The informal summit between Chinese President Xi Jinping and Indian Prime Minister Narendra Modi later this year will take the bilateral relations to new heights but at the same time, the two countries cannot let "individual" issues hurt their ties, Beijing's newly-appointed envoy to Delhi Sun Weidong has said.
Sun, who is headed to New Delhi on Saturday to take charge of his office, spoke to the Indian media in Beijing on a host of issues ranging from border dispute to trade deficit and US' trade war to the forthcoming informal summit between Xi and Modi.
"This year the two leaders are going to hold another informal meeting. I believe this will be the top priority in our bilateral relations which will surely scale our relations to new heights," Sun said in Beijing.
Modi and Xi are likely to meet in Indian city of Varanasi in October this year, which will their second informal meeting after the one in China's Wuhan last year.
"I think since the informal meeting between the two state leaders in Wuhan... China-India relations have now taken on a very good and sound momentum for development," Sun said.
The two Asian giants have a decades-long dispute over boundary over which they went to war in 1962. Besides that, several issues test the ties between the world's two most populous countries.
Sun, who is a former envoy to Pakistan and a South Asia expert, said China and India "will have to do more than just managing differences and take more initiative in shaping our relationship".
"I think we share very enormous potential for our cooperation and our shared interests far outweigh our differences. That's why we need to focus on cooperation, make a bigger pie and narrow down the list of our problems and do not allow any individual case at a certain time to disrupt the development of our bilateral relations."
It was unclear which "individual case" he was referring to.
The planned route of the China-Pakistan Economic Corridor through disputed Kashmir, Beijing's opposition to New Delhi's entry into the Nuclear Suppliers Group and widening trade deficit are some of the key irritants in India and China ties.
On the boundary issue, Sun said that both sides will have to "accommodate each other's legitimate concerns so as to find the solution that is fair rationale and acceptable to both sides.
"We have signed an agreement on the political guidelines for the boundary question. We have also identified the basic principle of a package planned though mutual adjustment to resolve the boundary issue.

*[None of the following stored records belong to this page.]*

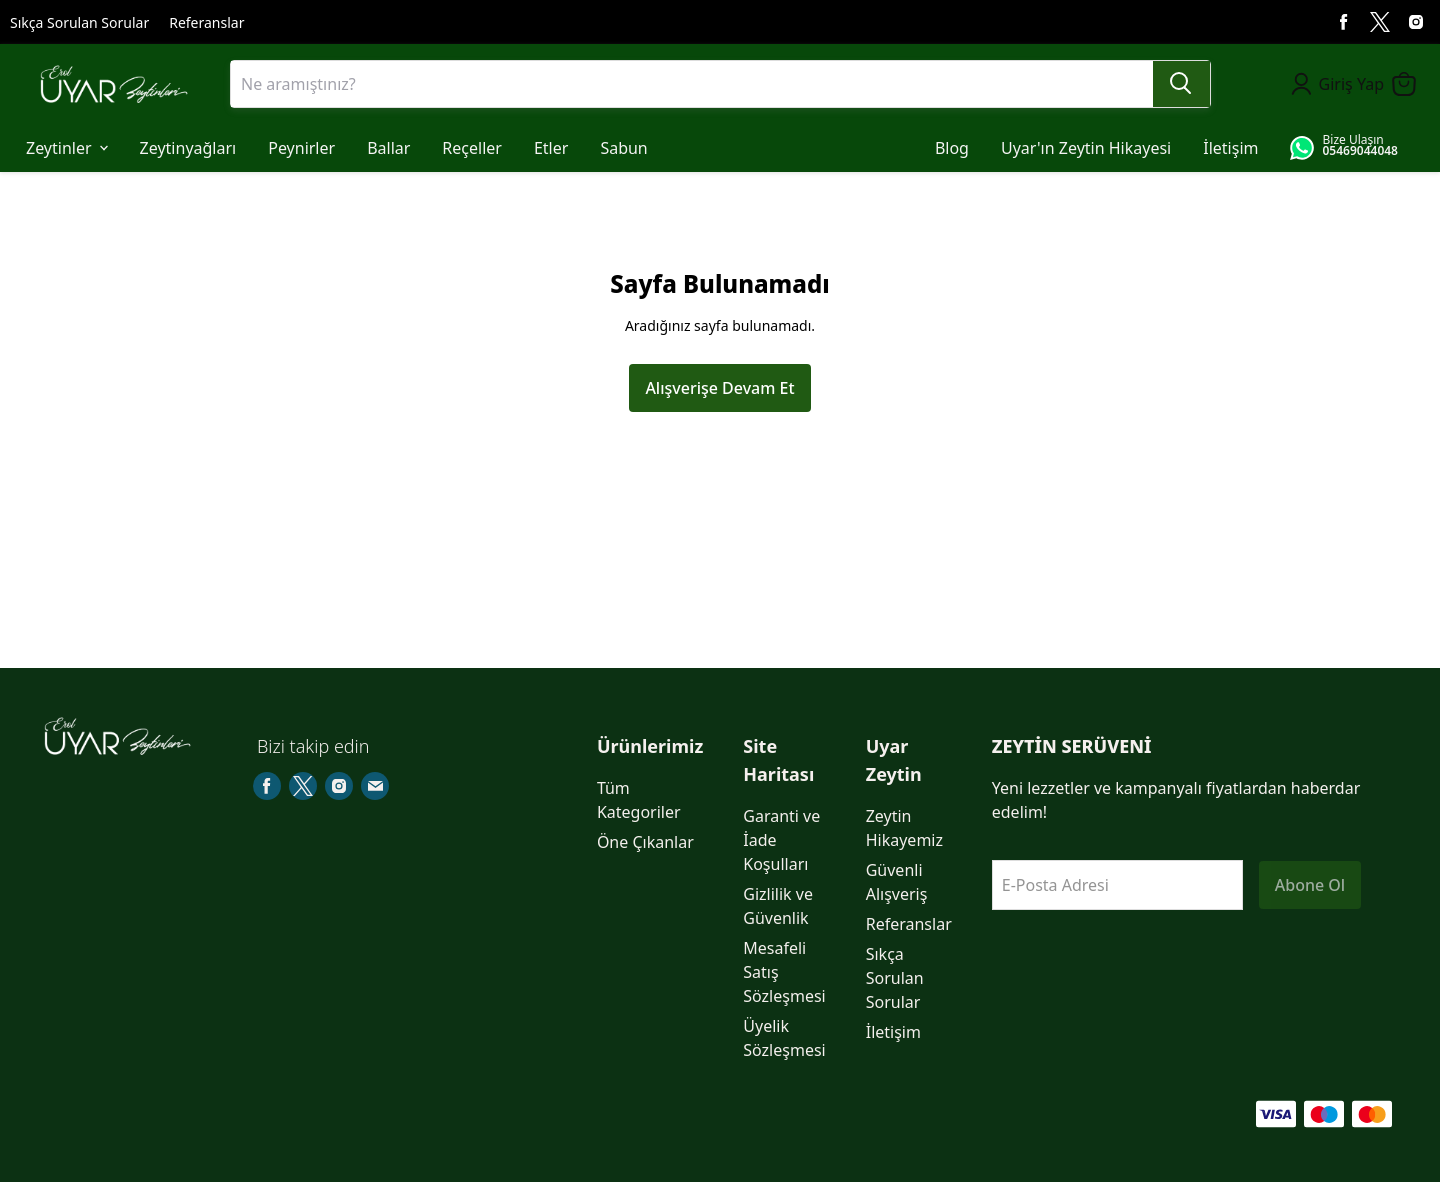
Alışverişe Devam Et (719, 388)
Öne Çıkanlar (645, 842)
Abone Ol (1310, 885)
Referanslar (206, 22)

"A series of consensus was reached under the framework after our in-depth communication. An early settlement of the boundary issue is in line with the interest of the two peoples and the two countries.
"But before we finally come to a solution to this boundary dispute, we need to properly manage our differences so as to ensure peace and tranquility in the border areas," Sun added.
Answering a question about the yawning trade deficit in favour of China, he said: "What I want to say is that China highly values India's concerns for the trade imbalance, but I have to point out that we have never deliberately created a trade surplus against India."
The ambassador said China has increased the import of rice and sugar from India and also accelerated the review and approval process of the Indian pharmaceuticals.
"We are also willing to import other Indian competitive Indian products. As I understand, in the last five years China's import from India grew by 15 per cent and more and more India goods have found their way into Chinese households.
"I saw some reports and also heard from colleagues that in the last fiscal year, India's export of agriculture goods to China actually doubled.
"According to the statistics at my hand in the first half of this year, India' trade deficit with China is down by five per cent. So, I am convinced that with our concerted efforts, the issue of trade imbalance between China and India will be gradually addressed," Sun said.
He also spoke about the US' trade offensive and suggested that India and China should forge a joint front against Washington.
"There has been a change that is unseen in this century. Like I just mentioned the ugly path of unilateralism and protectionism has now affected the growth and stability of the world economy.
"This will surely have an impact on the emerging markets and the developing countries because it also based on the international order that relies on that.
"In this changing world, China and India have all the reasons to work together to safeguard our common interests and promote a more fair and open international economic order. Also to realise our mutual and common interests, it is very important."
China and the US have been engaged in the world's biggest trade war, slapping tariffs worth billions of dollars on each other's products. Washington triggered it last year, claiming Beijing's business practices are unfair, a charge denied by the Chinese government.
Experts say India could be Washington's next target after the US ended preferential trade status that had allowed Indian goods to enter America without duties. India retaliated by slapping additional duties on US products which American President Donald Trump described as "unacceptable."